Homemade keto bread, pizza crust and keto bagels are probably one of the most popular recipes people search for when they are starting on a ketogenic diet. You just can’t beat a New York bagel with a crunchy crust and a soft and chewy middle.
A freshly baked everything bagel (with all the carbs) is one of the things I miss most from my visits to New York City when I was younger. Especially when they were still warm – that chewy crust with a light and airy middle is what carb lover dreams are made of.
CAN I EAT A BAGEL ON KETO?
Yes! With just a few simple ingredients, you can make your own gluten free bagels in no time at all. And the best part? You probably already have everything in your fridge or pantry, especially if you’ve been following a grain free lifestyle for a while.
This Keto bagels recipe uses almond flour and coconut flour. It is based off of the infamous fathead dough recipe for pizza crust that’s all over the internet.
WHAT IS FATHEAD DOUGH PIZZA?
So what do you need to make fathead dough? All you need is a combination of cheese, eggs and flour.
HOW TO MAKE FATHEAD DOUGH?
To make fathead dough, you simply melt some mozzarella cheese and cream cheese together in a large mixing bowl.
Once the cheese is melted, you add an egg and your preferred grain free flour. Knead the mixture with your hands to form a pizza dough and roll it out between two parchment papers so that it doesn’t stick. Bake the crust in the oven until golden brown and add desired toppings.
INGREDIENTS FOR GLUTEN FREE BAGELS:
For our fathead bagel dough bagel recipe, you’re going to need:
- shredded Mozzarella
- Laughing Cow Cheese – Plain or White Cheddar (you can also use Cream Cheese)
- Baking Powder – a leavening agent that helps the bagels rise
- Almond Flour – be sure to use superfine blanched almond flour and not almond meal. Almond flour is the main nut flour providing most of the bulk. Measure properly using the spoon and level method.

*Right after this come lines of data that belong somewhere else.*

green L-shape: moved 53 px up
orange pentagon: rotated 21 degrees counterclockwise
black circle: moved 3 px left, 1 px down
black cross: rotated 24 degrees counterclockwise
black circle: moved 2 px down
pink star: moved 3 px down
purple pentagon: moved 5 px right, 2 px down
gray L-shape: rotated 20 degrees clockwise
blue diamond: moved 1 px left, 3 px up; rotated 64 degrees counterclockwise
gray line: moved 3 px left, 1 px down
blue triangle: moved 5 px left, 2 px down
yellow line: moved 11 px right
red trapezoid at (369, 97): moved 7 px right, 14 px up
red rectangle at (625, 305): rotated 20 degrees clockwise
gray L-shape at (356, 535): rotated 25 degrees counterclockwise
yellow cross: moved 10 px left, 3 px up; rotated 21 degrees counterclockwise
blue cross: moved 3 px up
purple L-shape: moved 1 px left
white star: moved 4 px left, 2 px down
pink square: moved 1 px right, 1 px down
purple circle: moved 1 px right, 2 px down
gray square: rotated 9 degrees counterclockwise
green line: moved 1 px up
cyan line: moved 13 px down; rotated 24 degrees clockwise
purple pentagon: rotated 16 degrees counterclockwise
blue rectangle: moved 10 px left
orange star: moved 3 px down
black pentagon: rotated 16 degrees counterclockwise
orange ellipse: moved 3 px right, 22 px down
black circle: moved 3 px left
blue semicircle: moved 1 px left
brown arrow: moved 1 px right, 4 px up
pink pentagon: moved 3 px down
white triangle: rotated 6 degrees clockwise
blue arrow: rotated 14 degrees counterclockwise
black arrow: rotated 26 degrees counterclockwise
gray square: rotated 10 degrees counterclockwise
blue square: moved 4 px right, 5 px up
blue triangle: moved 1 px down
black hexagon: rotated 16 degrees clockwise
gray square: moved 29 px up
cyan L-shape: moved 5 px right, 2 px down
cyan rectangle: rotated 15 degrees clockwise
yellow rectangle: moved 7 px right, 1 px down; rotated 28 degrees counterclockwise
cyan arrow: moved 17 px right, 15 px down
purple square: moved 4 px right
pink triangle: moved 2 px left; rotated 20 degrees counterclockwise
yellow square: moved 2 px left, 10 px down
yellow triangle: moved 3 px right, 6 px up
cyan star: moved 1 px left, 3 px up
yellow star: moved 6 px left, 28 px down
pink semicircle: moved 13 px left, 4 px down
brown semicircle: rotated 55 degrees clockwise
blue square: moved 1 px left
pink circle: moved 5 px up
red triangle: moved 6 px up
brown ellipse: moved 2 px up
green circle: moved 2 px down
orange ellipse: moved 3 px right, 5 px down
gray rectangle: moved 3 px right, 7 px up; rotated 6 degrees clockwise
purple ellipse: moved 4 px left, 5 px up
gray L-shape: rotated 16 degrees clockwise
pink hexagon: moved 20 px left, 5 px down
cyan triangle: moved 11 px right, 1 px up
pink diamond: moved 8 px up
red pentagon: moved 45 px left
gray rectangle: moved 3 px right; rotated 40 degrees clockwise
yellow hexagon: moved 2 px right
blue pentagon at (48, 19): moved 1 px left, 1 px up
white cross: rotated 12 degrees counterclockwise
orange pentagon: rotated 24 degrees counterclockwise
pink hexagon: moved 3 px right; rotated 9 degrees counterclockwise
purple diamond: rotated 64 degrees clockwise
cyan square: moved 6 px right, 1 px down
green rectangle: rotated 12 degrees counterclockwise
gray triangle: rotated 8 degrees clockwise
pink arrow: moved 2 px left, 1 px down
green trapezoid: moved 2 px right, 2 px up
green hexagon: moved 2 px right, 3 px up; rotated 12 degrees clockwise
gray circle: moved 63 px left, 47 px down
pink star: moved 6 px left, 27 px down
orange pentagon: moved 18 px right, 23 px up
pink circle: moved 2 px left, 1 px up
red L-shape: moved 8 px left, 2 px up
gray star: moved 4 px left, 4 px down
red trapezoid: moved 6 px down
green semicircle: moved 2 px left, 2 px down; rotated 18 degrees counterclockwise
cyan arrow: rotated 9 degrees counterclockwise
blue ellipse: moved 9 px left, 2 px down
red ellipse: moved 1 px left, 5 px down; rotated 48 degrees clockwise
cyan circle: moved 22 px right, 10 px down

- Coconut flour: This gluten free flour provides structure and adds volume to the bagels. Coconut flour absorbs a lot of moisture so be sure to measure properly.
- Eggs – binds the dough together
- Everything Bagel Seasoning (this one is from Trader Joe’s)
HOW TO MAKE KETO BAGELS:
- PREHEAT OVEN AND PREPARE YOUR BAKING SHEET: Start off by preheating the oven to 400 F. Line a baking sheet with parchment paper and set aside. Line your work-surface with a silicone mat or parchment paper to prevent sticking.
- MELT THE CHEESES: Melt the mozzarella and laughing cow cheese either over a double boiler or in the microwave in 30 second increments (stirring well in between). Make sure the cheese is completely smooth.
- MIX THE DRY INGREDIENTS: In another large mixing bowl, combine the almond flour, coconut flour and baking powder.
- MAKE THE FATHEAD DOUGH: Add the beaten egg followed by the HOT cheese mixture. (if the cheese is not smooth – pop it back into the microwave for another 20 seconds). Use a silicone spatula to fold and press the mixture together until it starts to stick and combine together.
- KNEAD THE BAGEL DOUGH: Lightly spray your hands lightly with cooking spray to prevent sticking. Place the mixture on the prepared work-space then use your hands and fingers to knead into a large dough ball. Divide the dough equally into 6 balls.
- FORM THE BAGELS: Take each ball and roll into a log, then pinch and connect the ends to form a bagel shape. Place on the prepared baking sheet. Repeat with remaining dough.
- ADD THE TOPPINGS: Brush each bagel with an egg wash and sprinkle with everything but the bagel seasoning.
- BAKE: Bake in preheated oven for 12-15 minutes, or until golden. Remove from oven and allow to cool on baking sheet before removing or storing. Slice, toast and serve with your favorite spread and toppings. Bagels can be frozen for up to 3 months in a sealed zip-lock bag or container.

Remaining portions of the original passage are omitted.